# collatz perplexity

hi all, last month collatz installment made some progress, but unf have been a bit tied up with work, where a fiscal year transition/ boundary tends to lead to some crunch-like dynamics, leaving less time for one of my favorite side projects, namely this one, bummer/ ouch.

but, here is a small trickle/ dribble of some newer ideas, mainly benefitting from google searches and maybe a little algebra.

consider quadratic eqn $f(x) = a x^2 - b = 0$. then derivative $f'(x) = 2ax$. then the newton method approximation recurrence relation

$x_n = x_{n-1} - \frac{f(x_{n-1})}{f'(x_{n-1})} = x_{n-1} - \frac{a (x_{n-1})^2 - b}{2ax_{n-1}}.$

😳 but, oops! as was thinking/ trying earlier, this does not actually translate into a form $x_n = c x_{n-1}$. and this is only the single variate version and dont think the multivariate version offers any additional flexibility/ option otherwise.

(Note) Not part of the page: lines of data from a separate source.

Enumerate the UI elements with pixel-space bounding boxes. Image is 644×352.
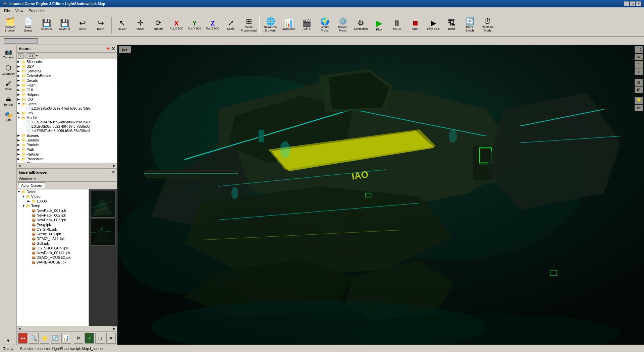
tree-procedural[interactable]: ▶ 📁 Procedural — [17, 157, 117, 161]
save-as-button[interactable]: 💾 Save As — [38, 15, 55, 35]
menu-file[interactable]: File — [1, 8, 13, 13]
imperial-close-button[interactable]: ✕ — [112, 170, 115, 175]
file-newpack002[interactable]: 📦 NewPack_002.ipk — [17, 213, 89, 218]
tree-helpers[interactable]: ▶ 📁 Helpers — [17, 92, 117, 97]
imperial-star-button[interactable]: ⭐ — [40, 333, 49, 344]
sidebar-imb-tool[interactable]: 🎭 IMB — [1, 109, 16, 124]
vp-move2-button[interactable]: ⧉ — [635, 79, 643, 86]
file-newpack003[interactable]: 📦 NewPack_003.ipk — [17, 218, 89, 222]
sidebar-camera-tool[interactable]: 📷 Camera — [1, 46, 16, 61]
file-os-shotgun[interactable]: 📦 OS_SHOTGUN.ipk — [17, 246, 89, 250]
tree-sounds[interactable]: ▶ 📁 Sounds — [17, 138, 117, 142]
sidebar-paint-tool[interactable]: 🖌 Paint — [1, 78, 16, 93]
file-newpack00144[interactable]: 📦 NewPack_00144.ipk — [17, 250, 89, 255]
file-cy-girl[interactable]: 📦 CY-GIRL.ipk — [17, 227, 89, 232]
scale-button[interactable]: ⤢ Scale — [222, 15, 239, 35]
imperial-square-button[interactable]: □ — [95, 333, 105, 344]
vp-fullscreen-button[interactable]: ⛶ — [635, 46, 643, 53]
tree-model-1[interactable]: 📄 1.1.a5a8f470-0eb2-4ffe-bf88-0d1a1569 — [17, 120, 117, 124]
anite-button[interactable]: 🎬 AniTE — [298, 15, 315, 35]
imperial-flag-button[interactable]: 🏳 — [74, 333, 83, 344]
simulation-button[interactable]: ⚙ Simulation — [352, 15, 370, 35]
maximize-button[interactable]: □ — [630, 1, 635, 6]
rot-x-button[interactable]: X Rot.X 90C — [168, 15, 185, 35]
imperial-scroll-track[interactable] — [22, 327, 112, 331]
imperial-refresh-button[interactable]: 🔄 — [51, 333, 60, 344]
tree-scenes[interactable]: ▶ 📁 Scenes — [17, 133, 117, 138]
rot-y-button[interactable]: Y Rot.Y 90C — [186, 15, 203, 35]
tree-models[interactable]: ▼ 📂 Models — [17, 115, 117, 120]
scroll-left-btn[interactable]: ◀ — [17, 164, 22, 168]
minimize-button[interactable]: _ — [624, 1, 629, 6]
imperial-horiz-scroll[interactable]: ◀ ▶ — [17, 326, 117, 331]
tree-model-2[interactable]: 📄 1.3.d9c0b058-8d22-49f4-87fd-7858e3cf — [17, 124, 117, 129]
ports-synch-button[interactable]: 🔄 Ports Synch — [461, 15, 478, 35]
move-button[interactable]: ✛ Move — [131, 15, 149, 35]
tree-path[interactable]: ▶ 📁 Path — [17, 147, 117, 152]
file-demo[interactable]: ▼ 📂 Demo — [17, 189, 89, 194]
tree-decals[interactable]: ▶ 📁 Decals — [17, 78, 117, 83]
file-temp[interactable]: ▼ 📂 Temp — [17, 203, 89, 208]
actors-pin-button[interactable]: 📌 — [105, 46, 110, 51]
rotate-button[interactable]: ⟳ Rotate — [150, 15, 167, 35]
pause-button[interactable]: ⏸ Pause — [388, 15, 406, 35]
scroll-track[interactable] — [22, 164, 112, 168]
view-3d-button[interactable]: 3D — [27, 53, 35, 59]
resource-browser-button[interactable]: 🌐 Resource Browser — [262, 15, 279, 35]
file-gui[interactable]: 📦 GUI.ipk — [17, 241, 89, 246]
tree-icg[interactable]: ▶ 📁 ICG — [17, 97, 117, 102]
menu-view[interactable]: View — [13, 8, 26, 13]
viewport[interactable]: IAO 3D▼ ⛶ 👁 # + — [117, 45, 644, 345]
tree-lights[interactable]: ▼ 📂 Lights — [17, 102, 117, 106]
save-all-button[interactable]: 💾 Save All — [56, 15, 73, 35]
file-newpack001[interactable]: 📦 NewPack_001.ipk — [17, 208, 89, 213]
build-button[interactable]: 🏗 Build — [443, 15, 460, 35]
redo-button[interactable]: ↪ Redo — [92, 15, 109, 35]
vp-eye-button[interactable]: 👁 — [635, 54, 643, 60]
file-video[interactable]: ▼ 📂 Video — [17, 194, 89, 199]
sidebar-expand-btn[interactable]: ▼ — [6, 338, 11, 343]
vp-add-button[interactable]: + — [635, 68, 643, 75]
tree-bilboards[interactable]: ▶ 📁 Bilboards — [17, 59, 117, 64]
file-warehouse[interactable]: 📦 WAREHOUSE.ipk — [17, 260, 89, 265]
vp-grid-button[interactable]: # — [635, 61, 643, 68]
tree-particle1[interactable]: ▶ 📁 Particle — [17, 142, 117, 147]
vp-3d-button[interactable]: 3D▼ — [119, 46, 131, 53]
imperial-search-button[interactable]: 🔍 — [29, 333, 38, 344]
actors-horiz-scroll[interactable]: ◀ ▶ — [17, 163, 117, 168]
imperial-chart-button[interactable]: 📊 — [61, 333, 71, 344]
imperial-add-button[interactable]: + — [85, 333, 94, 344]
toolbar2-slider[interactable] — [4, 38, 38, 44]
world-prefs-button[interactable]: 🌍 World Prefs. — [316, 15, 333, 35]
file-peng[interactable]: 📦 Peng.ipk — [17, 222, 89, 227]
project-prefs-button[interactable]: ⚙️ Project Prefs. — [334, 15, 352, 35]
file-demo-house2[interactable]: 📦 DEMO_HOUSE2.ipk — [17, 255, 89, 260]
vp-scale-button[interactable]: ⊞ — [635, 86, 643, 93]
view-3d-dropdown[interactable]: ▼ — [36, 54, 38, 57]
imperial-window-dropdown[interactable]: Window ▼ — [19, 177, 36, 181]
realtime-mode-button[interactable]: ⏱ Realtime Mode — [479, 15, 496, 35]
actors-close-button[interactable]: ✕ — [112, 46, 115, 51]
tree-gui[interactable]: ▶ 📁 GUI — [17, 87, 117, 92]
stop-button[interactable]: ⏹ Stop — [407, 15, 424, 35]
project-browser-button[interactable]: 🗂️ Project Browser — [1, 15, 19, 35]
tree-celestia[interactable]: ▶ 📁 CelestiaBodies — [17, 73, 117, 78]
sidebar-terrain-tool[interactable]: ⛰ Terrain — [1, 94, 16, 108]
imperial-scroll-left[interactable]: ◀ — [17, 327, 22, 331]
file-scene001[interactable]: 📦 Scene_001.ipk — [17, 232, 89, 236]
tree-flash[interactable]: ▶ 📁 Flash — [17, 83, 117, 87]
actors-add-button[interactable]: + — [18, 53, 23, 59]
tab-actor-classes[interactable]: Actor Clases — [18, 182, 45, 188]
tree-bsp[interactable]: ▶ 📁 BSP — [17, 64, 117, 69]
select-button[interactable]: ↖ Select — [113, 15, 131, 35]
new-scene-button[interactable]: 📄 New Scene — [19, 15, 37, 35]
imperial-dots-button[interactable]: ••• — [18, 333, 28, 344]
tree-model-3[interactable]: 📄 1.4.fffff537-dea8-4099-b5d8-55a239cc3 — [17, 129, 117, 133]
file-demo-hall[interactable]: 📦 DEMO_HALL.ipk — [17, 236, 89, 241]
undo-button[interactable]: ↩ Undo — [74, 15, 91, 35]
rot-z-button[interactable]: Z Rot.Z 90C — [204, 15, 221, 35]
lawmaker-button[interactable]: 📊 LawMaker — [280, 15, 297, 35]
tree-lights-item1[interactable]: 📄 1.2.872a8a38-d2ee-47ed-b39d-2c75f92- — [17, 106, 117, 111]
tree-link[interactable]: ▶ 📁 Link — [17, 111, 117, 115]
sidebar-geometry-tool[interactable]: ⬡ Geometry — [1, 62, 16, 77]
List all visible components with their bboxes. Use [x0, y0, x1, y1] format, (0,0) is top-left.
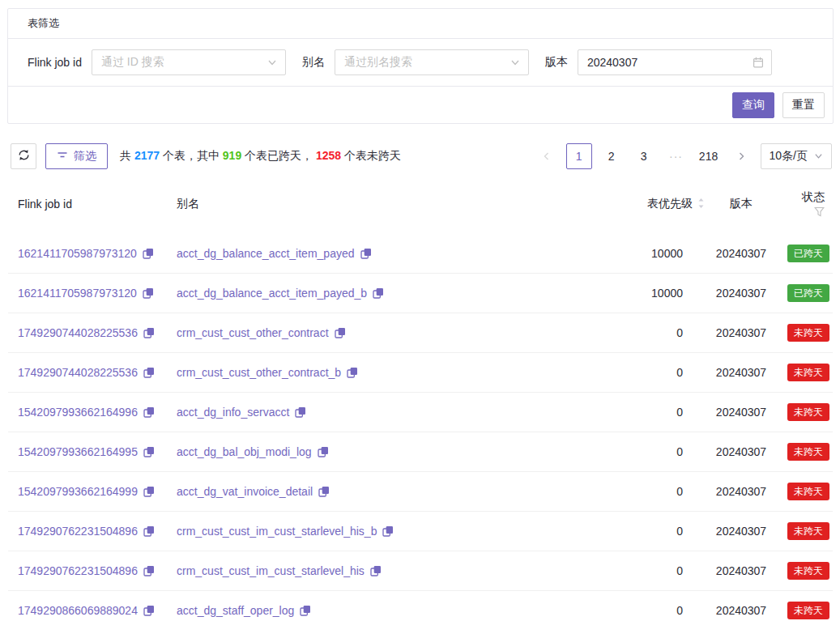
- alias-link[interactable]: acct_dg_vat_invoice_detail: [177, 485, 313, 498]
- copy-icon[interactable]: [143, 327, 155, 338]
- version-cell: 20240307: [705, 274, 778, 313]
- flink-job-id-link[interactable]: 1621411705987973120: [18, 287, 137, 300]
- flink-job-id-cell: 1621411705987973120: [8, 234, 167, 274]
- page-button-3[interactable]: 3: [631, 143, 657, 169]
- query-button[interactable]: 查询: [732, 92, 774, 118]
- flink-job-id-link[interactable]: 1542097993662164999: [18, 485, 138, 498]
- status-cell: 已跨天: [778, 274, 833, 313]
- alias-link[interactable]: crm_cust_cust_im_cust_starlevel_his: [177, 564, 365, 577]
- alias-placeholder: 通过别名搜索: [344, 55, 412, 70]
- filter-actions: 查询 重置: [8, 87, 833, 123]
- page-size-select[interactable]: 10条/页: [761, 143, 832, 169]
- copy-icon[interactable]: [143, 525, 155, 537]
- status-badge: 未跨天: [787, 562, 829, 580]
- alias-link[interactable]: acct_dg_balance_acct_item_payed: [177, 247, 355, 260]
- flink-job-id-link[interactable]: 1542097993662164995: [18, 445, 138, 458]
- version-datepicker: [578, 49, 772, 75]
- header-priority-sortable[interactable]: 表优先级: [527, 185, 705, 234]
- priority-cell: 10000: [527, 234, 705, 274]
- copy-icon[interactable]: [295, 406, 306, 418]
- page-button-last[interactable]: 218: [696, 143, 722, 169]
- priority-cell: 0: [527, 472, 705, 512]
- flink-job-id-link[interactable]: 1621411705987973120: [18, 247, 137, 260]
- table-body: 1621411705987973120 acct_dg_balance_acct…: [8, 234, 833, 621]
- version-input[interactable]: [578, 49, 772, 75]
- alias-link[interactable]: acct_dg_balance_acct_item_payed_b: [177, 287, 367, 300]
- alias-cell: acct_dg_staff_oper_log: [167, 591, 527, 621]
- copy-icon[interactable]: [143, 605, 155, 616]
- flink-job-id-link[interactable]: 1749290744028225536: [18, 366, 138, 379]
- flink-job-id-link[interactable]: 1542097993662164996: [18, 406, 138, 419]
- page-button-2[interactable]: 2: [599, 143, 625, 169]
- crossed-count: 919: [223, 149, 241, 162]
- flink-job-id-label: Flink job id: [28, 56, 82, 69]
- flink-job-id-link[interactable]: 1749290762231504896: [18, 564, 138, 577]
- funnel-filter-icon[interactable]: [814, 206, 825, 217]
- page-button-1[interactable]: 1: [566, 143, 592, 169]
- next-page-button[interactable]: [728, 143, 754, 169]
- copy-icon[interactable]: [143, 367, 155, 378]
- flink-job-id-select[interactable]: 通过 ID 搜索: [92, 49, 286, 75]
- alias-select[interactable]: 通过别名搜索: [335, 49, 529, 75]
- copy-icon[interactable]: [318, 486, 330, 497]
- flink-job-id-cell: 1749290762231504896: [8, 512, 167, 551]
- flink-job-id-link[interactable]: 1749290866069889024: [18, 604, 138, 617]
- copy-icon[interactable]: [143, 287, 154, 299]
- alias-link[interactable]: acct_dg_bal_obj_modi_log: [177, 445, 312, 458]
- reset-button[interactable]: 重置: [782, 92, 825, 118]
- status-badge: 未跨天: [787, 403, 829, 421]
- chevron-down-icon: [267, 57, 277, 67]
- copy-icon[interactable]: [143, 406, 155, 418]
- copy-icon[interactable]: [318, 446, 329, 457]
- alias-link[interactable]: crm_cust_cust_other_contract: [177, 326, 329, 339]
- header-flink-job-id: Flink job id: [8, 185, 167, 234]
- filter-card-title: 表筛选: [8, 9, 833, 39]
- copy-icon[interactable]: [143, 248, 154, 259]
- copy-icon[interactable]: [335, 327, 346, 338]
- alias-cell: acct_dg_vat_invoice_detail: [167, 472, 527, 512]
- copy-icon[interactable]: [360, 248, 372, 259]
- copy-icon[interactable]: [382, 525, 394, 537]
- alias-cell: acct_dg_info_servacct: [167, 393, 527, 432]
- alias-cell: crm_cust_cust_other_contract: [167, 313, 527, 353]
- page-ellipsis[interactable]: ···: [663, 143, 689, 169]
- status-badge: 未跨天: [787, 324, 829, 342]
- priority-cell: 0: [527, 313, 705, 353]
- flink-job-id-link[interactable]: 1749290762231504896: [18, 525, 138, 538]
- header-status: 状态: [778, 185, 833, 234]
- alias-link[interactable]: acct_dg_staff_oper_log: [177, 604, 294, 617]
- copy-icon[interactable]: [143, 446, 155, 457]
- alias-link[interactable]: crm_cust_cust_im_cust_starlevel_his_b: [177, 525, 377, 538]
- alias-link[interactable]: acct_dg_info_servacct: [177, 406, 289, 419]
- filter-button[interactable]: 筛选: [45, 143, 108, 169]
- total-count: 2177: [134, 149, 160, 162]
- status-cell: 未跨天: [778, 472, 833, 512]
- copy-icon[interactable]: [370, 565, 382, 576]
- version-cell: 20240307: [705, 472, 778, 512]
- status-cell: 未跨天: [778, 591, 833, 621]
- filter-button-label: 筛选: [74, 149, 96, 164]
- copy-icon[interactable]: [300, 605, 311, 616]
- alias-cell: acct_dg_balance_acct_item_payed: [167, 234, 527, 274]
- alias-link[interactable]: crm_cust_cust_other_contract_b: [177, 366, 341, 379]
- copy-icon[interactable]: [143, 565, 155, 576]
- status-badge: 未跨天: [787, 522, 829, 540]
- sorter-icon[interactable]: [697, 198, 705, 209]
- status-badge: 未跨天: [787, 443, 829, 461]
- status-badge: 未跨天: [787, 483, 829, 500]
- priority-cell: 10000: [527, 274, 705, 313]
- copy-icon[interactable]: [143, 486, 155, 497]
- copy-icon[interactable]: [347, 367, 358, 378]
- copy-icon[interactable]: [373, 287, 384, 299]
- prev-page-button[interactable]: [534, 143, 560, 169]
- refresh-button[interactable]: [11, 143, 36, 169]
- filter-card: 表筛选 Flink job id 通过 ID 搜索 别名 通过别名搜索 版本: [7, 8, 834, 124]
- table-row: 1749290762231504896 crm_cust_cust_im_cus…: [8, 512, 833, 551]
- status-cell: 未跨天: [778, 512, 833, 551]
- alias-label: 别名: [302, 55, 325, 70]
- version-cell: 20240307: [705, 234, 778, 274]
- priority-cell: 0: [527, 512, 705, 551]
- calendar-icon[interactable]: [753, 57, 764, 68]
- flink-job-id-cell: 1749290866069889024: [8, 591, 167, 621]
- flink-job-id-link[interactable]: 1749290744028225536: [18, 326, 138, 339]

however, more googling turns up some stuff. [1] is a better fleshed-out descr of multivariate newtons method than wikipedia. [2] is a very ambitious Msc thesis looking at how gradient descent can find a recurrence relation with arbitrary (increasing) accuracy in the presence of noise perturbations, apparently fairly similar to my current collatz reduction.

but am now wondering about exponential versions. consider the recurrence relation $e^{x_{n+1}} = e^{c} e^{x_n}$. then the exponents follow the recurrence relation $x_{n+1} = c + x_n$. now is that the form of a approximation recurrence relation for an eqn in some form?

looking up quadratic matrix eqns + newtons method led to [3] which has the approximation recurrence relation $X_{i+1} = X_i + H_i$, is $H_i$ which seems close, but $H_i$ isnt a constant, and not even really following how to compute it, it seems like they gloss over that.

[4] has some theory on a newtons method wrt a matrix quadratic eqn incl examples and ref to the Hessian, but cant follow it quite yet.

did some further search on stability/ convergence wrt VAR models and found some slides [5][6] which cover it (p5, p11 “Wold representation of VAR(1)” resp), and apparently also book [7] from another slide pdf.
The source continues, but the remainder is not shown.